• Task brief
Present each line of the entries below that holds the word "ветра".

Page-level text extractions
=== Section Start ===

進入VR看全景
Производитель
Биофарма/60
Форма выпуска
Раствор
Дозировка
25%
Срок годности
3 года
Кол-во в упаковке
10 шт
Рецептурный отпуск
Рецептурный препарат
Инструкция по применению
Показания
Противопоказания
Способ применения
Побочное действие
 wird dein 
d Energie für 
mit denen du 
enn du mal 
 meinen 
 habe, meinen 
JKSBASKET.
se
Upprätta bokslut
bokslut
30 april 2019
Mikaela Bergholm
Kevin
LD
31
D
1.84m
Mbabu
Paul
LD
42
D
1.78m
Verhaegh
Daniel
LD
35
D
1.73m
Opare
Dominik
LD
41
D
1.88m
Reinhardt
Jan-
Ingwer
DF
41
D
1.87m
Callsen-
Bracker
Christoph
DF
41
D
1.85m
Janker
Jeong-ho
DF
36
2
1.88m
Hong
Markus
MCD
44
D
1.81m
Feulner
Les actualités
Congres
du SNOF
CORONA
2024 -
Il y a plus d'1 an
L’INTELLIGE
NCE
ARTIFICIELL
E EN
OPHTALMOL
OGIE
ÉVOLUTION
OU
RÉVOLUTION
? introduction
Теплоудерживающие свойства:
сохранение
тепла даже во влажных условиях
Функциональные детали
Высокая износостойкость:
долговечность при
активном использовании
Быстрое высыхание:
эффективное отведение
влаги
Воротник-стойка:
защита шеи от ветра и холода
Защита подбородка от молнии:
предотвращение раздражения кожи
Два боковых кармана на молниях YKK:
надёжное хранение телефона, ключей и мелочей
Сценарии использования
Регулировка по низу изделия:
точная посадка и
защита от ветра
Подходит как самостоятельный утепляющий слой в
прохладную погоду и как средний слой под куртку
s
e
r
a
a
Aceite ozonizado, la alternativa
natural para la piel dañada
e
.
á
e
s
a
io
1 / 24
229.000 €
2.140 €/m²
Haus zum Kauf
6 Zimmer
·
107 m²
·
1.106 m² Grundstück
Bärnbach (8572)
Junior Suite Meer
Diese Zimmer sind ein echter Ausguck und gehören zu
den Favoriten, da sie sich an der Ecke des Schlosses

=== Section End ===

• Your response
защита шеи от ветра и холода
защита от ветра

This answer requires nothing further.